Lisa Nanni-Messegee and Todd Messegee
Talk About CAROL VS. CHRISTMAS
Q: WHAT INSPIRED YOU TO WRITE THIS PLAY?
TODD: Some producer friends of ours work at a network in Los Angeles. We originally pitched Carol vs. Christmas as a made-for-TV movie. They passed on the idea but instead of shelving it, Lisa said it would make a great play.
LISA: A few months later, the Artistic Director of the theatre company I work for, Acting for Young People, asked for a Christmas play. Carol was the perfect fit. Since Todd and I wrote the movie pitch together, we decided to write the play version together too.

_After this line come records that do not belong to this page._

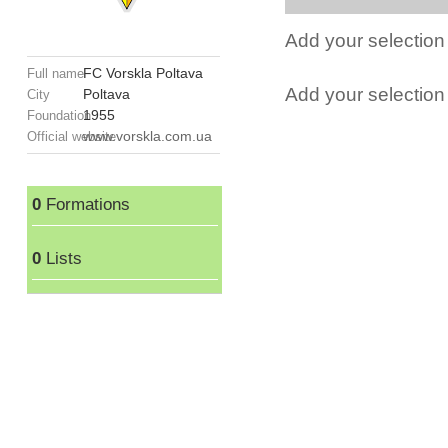
Add your selection 
FC Vorskla Poltava
Full name
Add your selection t
Poltava
City
1955
Foundation
www.vorskla.com.ua
Official website
0
Formations
0
Lists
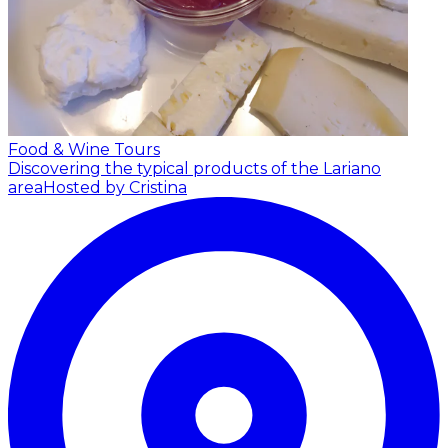
Food & Wine Tours
Discovering the typical products of the Lariano
area
Hosted by Cristina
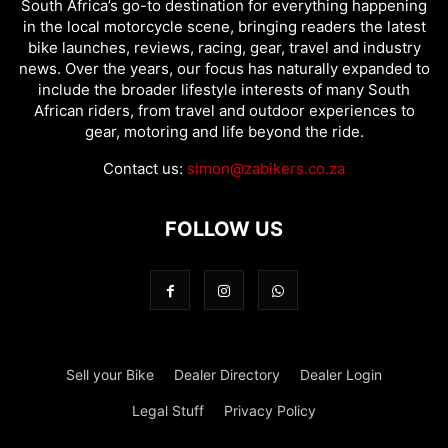
South Africa’s go-to destination for everything happening
in the local motorcycle scene, bringing readers the latest
bike launches, reviews, racing, gear, travel and industry
news. Over the years, our focus has naturally expanded to
include the broader lifestyle interests of many South
African riders, from travel and outdoor experiences to
gear, motoring and life beyond the ride.
Contact us:
simon@zabikers.co.za
FOLLOW US
Sell your Bike
Dealer Directory
Dealer Login
Legal Stuff
Privacy Policy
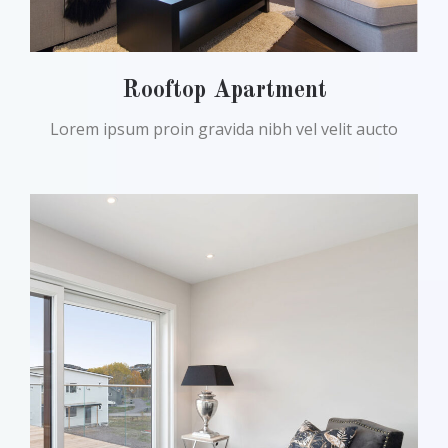
Rooftop Apartment
Lorem ipsum proin gravida nibh vel velit aucto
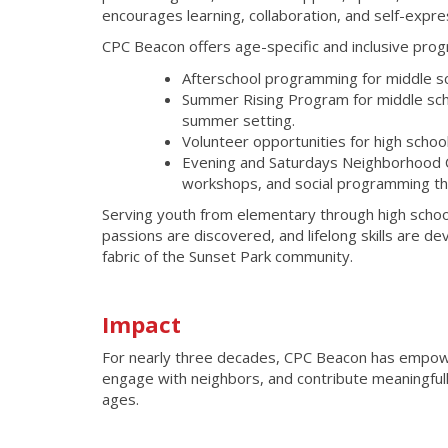
encourages learning, collaboration, and self-expre
CPC Beacon offers age-specific and inclusive pro
Afterschool programming for middle sc
Summer Rising Program for middle schoo
summer setting.
Volunteer opportunities for high schoo
Evening and Saturdays Neighborhood Ce
workshops, and social programming th
Serving youth from elementary through high schoo
passions are discovered, and lifelong skills are d
fabric of the Sunset Park community.
Impact
For nearly three decades, CPC Beacon has empowe
engage with neighbors, and contribute meaningfully 
ages.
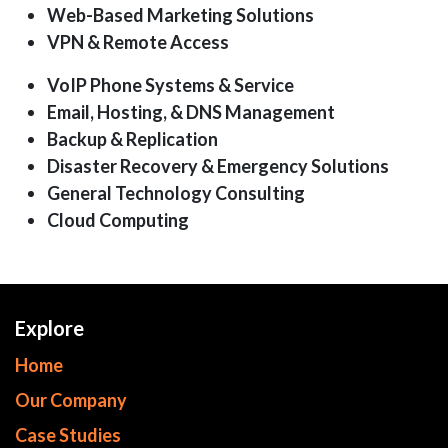
Web-Based Marketing Solutions
VPN & Remote Access
VoIP Phone Systems & Service
Email, Hosting, & DNS Management
Backup & Replication
Disaster Recovery & Emergency Solutions
General Technology Consulting
Cloud Computing
Explore
Home
Our Company
Case Studies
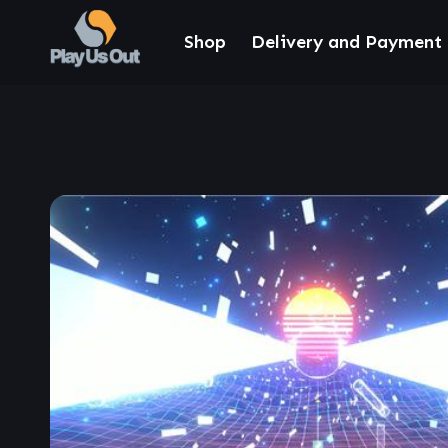
Shop
Delivery and Payment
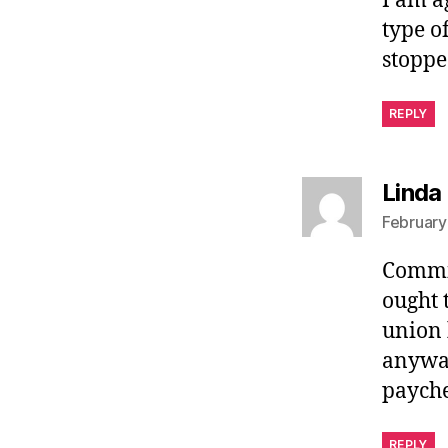
I am a
type o
stoppe
REPLY
Linda
February
Commie
ought 
union 
anyway
paych
REPLY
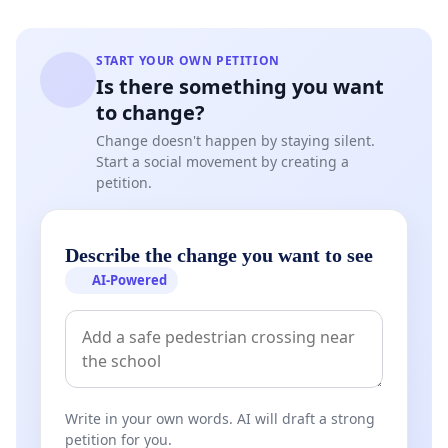
START YOUR OWN PETITION
Is there something you want
to change?
Change doesn't happen by staying silent.
Start a social movement by creating a
petition.
Describe the change you want to see
AI-Powered
Write in your own words. AI will draft a strong
petition for you.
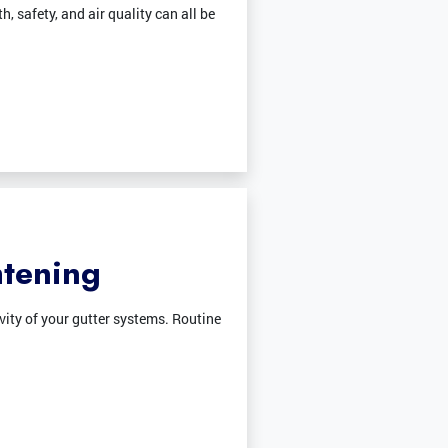
, safety, and air quality can all be
htening
vity of your gutter systems. Routine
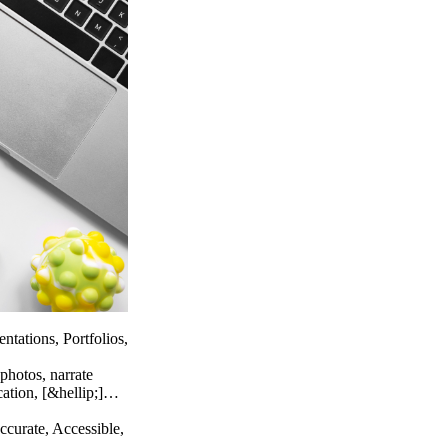
ntations, Portfolios,
photos, narrate
cation, [&hellip;]…
ccurate, Accessible,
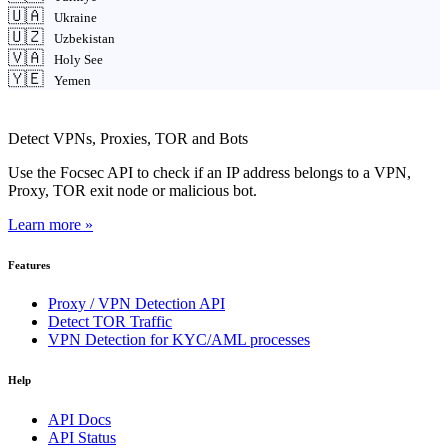
🇺🇦
Ukraine
🇺🇿
Uzbekistan
🇻🇦
Holy See
🇾🇪
Yemen
Detect VPNs, Proxies, TOR and Bots
Use the Focsec API to check if an IP address belongs to a VPN,
Proxy, TOR exit node or malicious bot.
Learn more »
Features
Proxy / VPN Detection API
Detect TOR Traffic
VPN Detection for KYC/AML processes
Help
API Docs
API Status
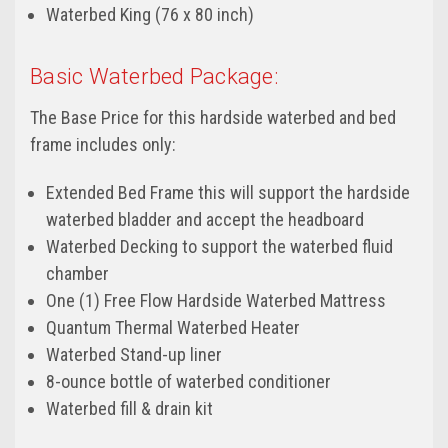
Waterbed King (76 x 80 inch)
Basic Waterbed Package:
The Base Price for this hardside waterbed and bed
frame includes only:
Extended Bed Frame this will support the hardside
waterbed bladder and accept the headboard
Waterbed Decking to support the waterbed fluid
chamber
One (1) Free Flow Hardside Waterbed Mattress
Quantum Thermal Waterbed Heater
Waterbed Stand-up liner
8-ounce bottle of waterbed conditioner
Waterbed fill & drain kit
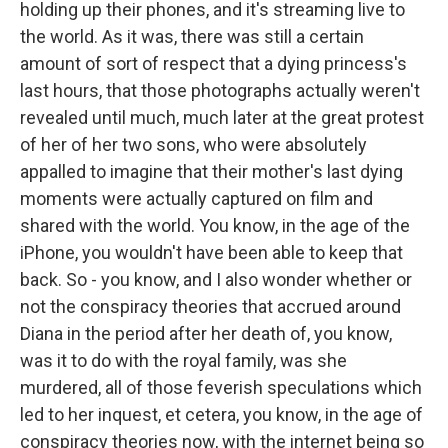
holding up their phones, and it's streaming live to
the world. As it was, there was still a certain
amount of sort of respect that a dying princess's
last hours, that those photographs actually weren't
revealed until much, much later at the great protest
of her of her two sons, who were absolutely
appalled to imagine that their mother's last dying
moments were actually captured on film and
shared with the world. You know, in the age of the
iPhone, you wouldn't have been able to keep that
back. So - you know, and I also wonder whether or
not the conspiracy theories that accrued around
Diana in the period after her death of, you know,
was it to do with the royal family, was she
murdered, all of those feverish speculations which
led to her inquest, et cetera, you know, in the age of
conspiracy theories now, with the internet being so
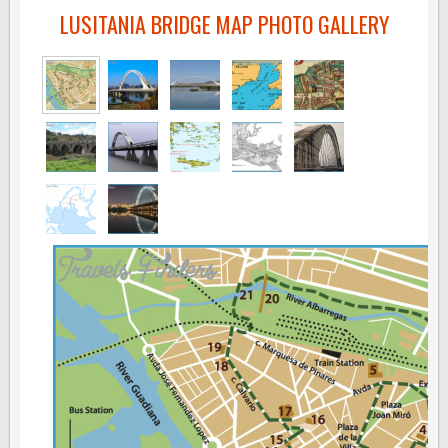
LUSITANIA BRIDGE MAP PHOTO GALLERY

Q: WHAT’S YOUR FAVORITE PART OR LINE IN THE PLAY? WHY?
LISA: Our reimagining of the Ghost of Christmas Future is high on my list. In the scene, Carol is holding the doll from her childhood. She turns and the Ghost drops his hood to reveal himself as her deceased father. In a heart-breaking moment, she says, “Daddy?” and crosses to embrace him. The Ghost has a very neutral response to the hug, whereas it’s transformative for Carol. I cried my eyes out the night I wrote that scene. I had to pull myself together to show it to Todd. We usually read our dialogue out loud back and forth to get a feel for it. With that scene, I handed Todd my pages and said, “You’re going to have to read this on your own because I can’t get through it.” The same thing happened when I directed the premiere – only now I wasn’t alone. Everyone around me had tears in their eyes. When we premiered the play, 200 people had the same reaction. It was a powerful moment.
TODD: I concur!
Q: TELL US MORE ABOUT THE CHARACTERS.
LISA: The signature characters in the Dickens book are in "Carol vs. Christmas." We just gave them a new spin. We liked making the classic Scrooge character a female and the Ghost of Christmas Past into a child who speaks Victorian slang.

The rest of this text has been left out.